Produire un agencement, c’est produire quelque chose qui permet que tout ce qui est opaque, tout ce qui s’impose à la personne qu’on cherche à aider devienne des ressources qu’elle va pouvoir manipuler à mesure qu’elle réussira à avoir l’intelligence des situations dans lesquelles elle est plongée.
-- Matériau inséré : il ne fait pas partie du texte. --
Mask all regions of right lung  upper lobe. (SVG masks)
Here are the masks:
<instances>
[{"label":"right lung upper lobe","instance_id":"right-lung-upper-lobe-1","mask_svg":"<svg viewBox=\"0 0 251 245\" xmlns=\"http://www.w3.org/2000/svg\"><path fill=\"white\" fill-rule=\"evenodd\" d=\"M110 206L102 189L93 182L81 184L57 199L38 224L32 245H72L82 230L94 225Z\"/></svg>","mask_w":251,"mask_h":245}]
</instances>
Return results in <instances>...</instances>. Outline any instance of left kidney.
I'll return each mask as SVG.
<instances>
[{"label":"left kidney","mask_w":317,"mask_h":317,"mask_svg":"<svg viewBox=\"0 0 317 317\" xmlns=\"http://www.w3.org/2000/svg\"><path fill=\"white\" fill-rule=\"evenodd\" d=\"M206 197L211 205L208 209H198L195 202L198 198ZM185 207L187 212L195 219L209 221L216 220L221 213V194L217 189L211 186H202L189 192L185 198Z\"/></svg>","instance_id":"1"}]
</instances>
C’est-à-dire qu’il faudra transformer des contextes qui se présentent sous la forme de contraintes auxquels il faut s’ajuster en environnement qu’on peut ajuster…ce qui peut devenir environnement apprenant en rendant visible les conditions qui vont nous permettre d’avoir l’intelligence des situations.

Cela va permettre à la personne de développer des environnements qui lui sont propres, lui permettre de se territorialiser et d’imaginer un chemin qui serait le sien avec les moyens qu’on lui procure…mais avec lesquelles elle va pouvoir fonctionner. Fabriquer un environnement pas seulement richement doté mais surtout un environnement avec lequel la personne peut fonctionner (référence à la théorie des capabilités d’Amartya SEN).
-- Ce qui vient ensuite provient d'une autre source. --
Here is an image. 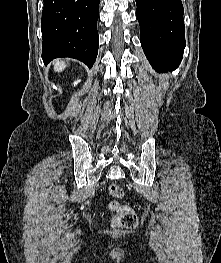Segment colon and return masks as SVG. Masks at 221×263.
<instances>
[{"instance_id": "colon-1", "label": "colon", "mask_w": 221, "mask_h": 263, "mask_svg": "<svg viewBox=\"0 0 221 263\" xmlns=\"http://www.w3.org/2000/svg\"><path fill=\"white\" fill-rule=\"evenodd\" d=\"M108 193L112 198L109 204V208L110 210L116 212V216L114 218V224L117 227L123 229L134 228L137 224L136 213L131 207L121 205L120 203V200L124 196L123 188L118 184H110L108 186Z\"/></svg>"}]
</instances>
L’espace comme condition de l’expérience », avec une référence notamment à Yogev Zusman, L’espace aléatoire, Paris, PUF, 2021.
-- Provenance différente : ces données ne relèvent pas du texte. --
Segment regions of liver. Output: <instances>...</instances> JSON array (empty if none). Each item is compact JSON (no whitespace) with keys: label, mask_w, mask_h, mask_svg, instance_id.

L’espace est un ordre de co-existence, de superpositions, de multiplicités irréductibles. Il est marqué par l’absence de totalité, avec comme donnée fondamentale l’aléatoire et le hasard. D’où les possibilités de rencontre « accidentelle », de surgissement : qu’est-ce qui fait évènement ? comment mon attention se déplace ? comment, dans un modèle expressif de l’expérience au sens de Dewey se saisir des choses ? (voir Michel Fabre, « L’enquête et l’expression. Rhétorique et Poétique de la problématisation chez John Dewey », Tréma [En ligne], 45 | 2016).

C’est là où la combinaison du lieu – et d’un agencement au lieu-dit de l’expérience – avec un accompagnement de l’expérience vont pouvoir jouer. C’est là où trouvent à loger la question de l’autorité (fonder la puissance d’agir) et donc de l’habilitation, et la question de « l’initiation pour l’initiative » qui vont permettre de penser et d’ordonner tous les « commencements »…

 

Quelques éléments bibliographiques utiles :

  • Duclos Laurent, 2019, « Mises en situation professionnelle : mode d’emploi », Education Permanente, n° 220-221/2019-3/4, p. 139-154.
  • Duclos Laurent, 2017, « Les conditions de mobilisation de la formation et de l’expérience pour l’emploi », Education Permanente, n° 213, décembre, p.121-132.
  • …et peut être : Duclos Laurent, 2018, « Soutenir le travail d’organisation du travailleur indépendant et l’agencement de situations de gestion », Communication au Colloque de l’Observatoire du Travail Indépendant | #FUTUREOFWORK, Paris, Auditorium du Monde, 12 septembre.

L’intervention d’Antoine Burret

Antoine Burret : sociologue Expert international des tiers-lieux. Il a joué un rôle historique important dans l’émergence et la structuration du concept dans les pays francophones.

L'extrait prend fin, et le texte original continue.